W3C home > Mailing lists > Public > www-rdf-logic@w3.org > June 2001

RE: DAML-S expressiveness challenge #1

From: Marcelo Tallis <mtallis@teknowledge.com>
Date: Wed, 20 Jun 2001 16:44:40 -0700
To: "Ian Horrocks" <horrocks@cs.man.ac.uk>, "David Martin" <martin@ai.sri.com>, "Dan Connolly" <connolly@w3.org>
Cc: <www-rdf-logic@w3.org>
Message-ID: <AMEJJKLNDKJFJMKHDPOJGEDHCDAA.mtallis@teknowledge.com>

> You can do this now, or something close. Simply introduce a new
> property called say "P1_or_P2" such that both P1 and P2 are asserted
> to be subProperties of P1_or_P2. Now you can use a cardinality
> restriction to assert that a class C has at most one P1_or_P2. Thus if
> some instance of the class is related to individual x by P1 and
> individual y by P2, then x=y.

I believe this wouldn't work.

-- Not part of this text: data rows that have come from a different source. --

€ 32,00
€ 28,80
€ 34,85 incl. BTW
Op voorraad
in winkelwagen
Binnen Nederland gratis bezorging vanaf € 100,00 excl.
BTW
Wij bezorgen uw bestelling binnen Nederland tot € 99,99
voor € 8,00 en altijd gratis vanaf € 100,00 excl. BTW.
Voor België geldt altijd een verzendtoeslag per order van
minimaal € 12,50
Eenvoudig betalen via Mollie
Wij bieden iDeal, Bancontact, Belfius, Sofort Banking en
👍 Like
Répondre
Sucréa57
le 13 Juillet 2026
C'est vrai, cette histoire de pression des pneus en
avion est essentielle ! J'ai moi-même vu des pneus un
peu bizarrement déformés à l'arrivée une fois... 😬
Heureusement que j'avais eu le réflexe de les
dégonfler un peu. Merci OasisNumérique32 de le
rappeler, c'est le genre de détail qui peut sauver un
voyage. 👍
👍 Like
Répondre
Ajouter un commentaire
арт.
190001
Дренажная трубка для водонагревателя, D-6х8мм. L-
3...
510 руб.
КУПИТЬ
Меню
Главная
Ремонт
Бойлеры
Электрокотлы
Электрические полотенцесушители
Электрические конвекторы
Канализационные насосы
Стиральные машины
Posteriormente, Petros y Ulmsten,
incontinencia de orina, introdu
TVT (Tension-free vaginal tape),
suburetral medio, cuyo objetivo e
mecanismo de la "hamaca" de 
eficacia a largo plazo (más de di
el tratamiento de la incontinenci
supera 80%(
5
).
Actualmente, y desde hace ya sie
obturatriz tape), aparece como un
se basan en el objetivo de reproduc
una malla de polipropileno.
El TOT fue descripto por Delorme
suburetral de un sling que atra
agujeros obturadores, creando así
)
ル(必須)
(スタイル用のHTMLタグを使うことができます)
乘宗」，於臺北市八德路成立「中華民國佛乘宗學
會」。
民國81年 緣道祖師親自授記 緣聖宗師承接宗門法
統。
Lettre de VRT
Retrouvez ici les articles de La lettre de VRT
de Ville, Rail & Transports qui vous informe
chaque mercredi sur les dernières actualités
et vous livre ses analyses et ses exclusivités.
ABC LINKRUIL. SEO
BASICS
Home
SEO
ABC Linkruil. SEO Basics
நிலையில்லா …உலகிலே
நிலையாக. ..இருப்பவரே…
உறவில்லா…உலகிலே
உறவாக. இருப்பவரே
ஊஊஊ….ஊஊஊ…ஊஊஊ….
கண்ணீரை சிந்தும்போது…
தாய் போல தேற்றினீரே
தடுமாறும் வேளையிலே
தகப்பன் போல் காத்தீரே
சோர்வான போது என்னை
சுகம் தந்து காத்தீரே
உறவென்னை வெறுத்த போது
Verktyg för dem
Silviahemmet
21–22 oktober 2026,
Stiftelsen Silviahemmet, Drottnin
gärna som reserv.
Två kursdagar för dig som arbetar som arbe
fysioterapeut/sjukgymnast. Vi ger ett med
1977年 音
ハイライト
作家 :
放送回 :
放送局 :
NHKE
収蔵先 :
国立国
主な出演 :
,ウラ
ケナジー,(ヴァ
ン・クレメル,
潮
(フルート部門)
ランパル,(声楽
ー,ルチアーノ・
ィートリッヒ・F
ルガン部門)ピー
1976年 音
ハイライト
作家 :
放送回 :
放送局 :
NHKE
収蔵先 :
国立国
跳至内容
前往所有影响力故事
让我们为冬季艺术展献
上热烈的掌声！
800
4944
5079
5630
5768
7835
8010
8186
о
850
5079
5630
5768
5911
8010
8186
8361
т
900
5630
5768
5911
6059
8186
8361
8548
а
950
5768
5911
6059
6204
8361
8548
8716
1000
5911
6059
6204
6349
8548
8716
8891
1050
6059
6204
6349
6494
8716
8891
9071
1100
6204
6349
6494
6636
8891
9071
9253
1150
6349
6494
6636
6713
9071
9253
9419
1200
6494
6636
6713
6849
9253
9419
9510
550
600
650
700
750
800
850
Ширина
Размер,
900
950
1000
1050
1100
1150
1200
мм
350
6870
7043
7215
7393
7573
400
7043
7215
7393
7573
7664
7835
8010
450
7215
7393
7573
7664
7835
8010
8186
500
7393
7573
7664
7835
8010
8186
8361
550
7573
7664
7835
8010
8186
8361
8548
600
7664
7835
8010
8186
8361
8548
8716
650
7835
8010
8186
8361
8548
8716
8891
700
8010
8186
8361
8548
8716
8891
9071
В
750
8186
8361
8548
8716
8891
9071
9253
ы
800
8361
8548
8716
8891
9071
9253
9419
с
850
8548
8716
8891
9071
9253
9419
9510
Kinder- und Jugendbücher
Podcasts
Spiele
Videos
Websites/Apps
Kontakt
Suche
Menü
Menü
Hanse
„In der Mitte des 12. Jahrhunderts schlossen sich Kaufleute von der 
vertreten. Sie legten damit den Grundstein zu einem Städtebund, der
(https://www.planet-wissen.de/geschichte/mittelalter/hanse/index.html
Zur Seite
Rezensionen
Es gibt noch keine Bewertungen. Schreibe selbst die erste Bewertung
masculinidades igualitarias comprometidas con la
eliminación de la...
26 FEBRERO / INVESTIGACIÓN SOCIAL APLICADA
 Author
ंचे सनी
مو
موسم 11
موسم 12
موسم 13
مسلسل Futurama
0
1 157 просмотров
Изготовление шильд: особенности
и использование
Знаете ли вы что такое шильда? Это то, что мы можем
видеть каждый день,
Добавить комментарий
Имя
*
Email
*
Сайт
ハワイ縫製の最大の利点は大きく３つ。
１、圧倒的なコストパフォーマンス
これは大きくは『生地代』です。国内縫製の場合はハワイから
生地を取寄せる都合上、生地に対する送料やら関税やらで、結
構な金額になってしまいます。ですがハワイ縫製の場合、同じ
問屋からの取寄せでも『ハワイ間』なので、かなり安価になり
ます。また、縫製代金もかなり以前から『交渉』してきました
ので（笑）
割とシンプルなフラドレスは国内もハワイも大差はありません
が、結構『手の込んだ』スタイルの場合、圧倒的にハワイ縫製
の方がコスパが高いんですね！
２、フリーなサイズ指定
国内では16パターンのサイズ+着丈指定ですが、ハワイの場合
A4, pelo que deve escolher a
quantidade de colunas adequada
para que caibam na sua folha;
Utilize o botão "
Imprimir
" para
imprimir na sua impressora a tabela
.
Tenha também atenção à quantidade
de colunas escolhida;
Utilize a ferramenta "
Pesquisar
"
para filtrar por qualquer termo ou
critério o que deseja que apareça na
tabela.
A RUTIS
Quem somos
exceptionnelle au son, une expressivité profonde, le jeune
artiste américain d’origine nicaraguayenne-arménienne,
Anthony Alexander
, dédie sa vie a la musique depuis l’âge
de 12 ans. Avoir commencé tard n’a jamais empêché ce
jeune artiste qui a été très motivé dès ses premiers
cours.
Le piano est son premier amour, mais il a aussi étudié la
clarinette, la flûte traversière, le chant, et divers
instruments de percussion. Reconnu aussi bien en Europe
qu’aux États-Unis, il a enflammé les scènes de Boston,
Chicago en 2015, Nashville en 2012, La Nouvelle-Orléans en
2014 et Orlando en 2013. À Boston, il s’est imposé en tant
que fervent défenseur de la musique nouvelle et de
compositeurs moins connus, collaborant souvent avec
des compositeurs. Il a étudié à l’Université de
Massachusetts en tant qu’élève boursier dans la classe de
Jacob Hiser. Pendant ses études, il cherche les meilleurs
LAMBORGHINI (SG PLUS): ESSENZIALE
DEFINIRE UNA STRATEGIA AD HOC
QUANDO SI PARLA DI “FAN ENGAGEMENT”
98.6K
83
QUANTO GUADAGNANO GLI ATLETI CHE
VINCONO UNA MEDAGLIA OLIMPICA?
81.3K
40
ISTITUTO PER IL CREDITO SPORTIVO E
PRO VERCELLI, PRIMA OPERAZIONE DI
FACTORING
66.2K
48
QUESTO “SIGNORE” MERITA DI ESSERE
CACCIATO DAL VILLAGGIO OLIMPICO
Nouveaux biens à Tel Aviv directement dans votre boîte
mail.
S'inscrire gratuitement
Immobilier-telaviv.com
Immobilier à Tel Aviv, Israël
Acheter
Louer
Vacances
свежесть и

What was requested (I think) was that two
*different* instances representing the first two steps of a process (e.g.,
s1 and s2) have a property each (e.g., input and output) with the same value
(e.g., the credit card number). Cardinality restrictions apply to single
instances in isolation even when they belong to the same class. For example,
a person can have at most one father, but that doesn't mean that two
different persons will have the same father. In your suggestion, the
cardinality restriction applies to each individual instance in isolation
(e.g., s1 and s2 cannot have more than one credit card number each) but does
not implies that s1 and s2 will have the same credit card number.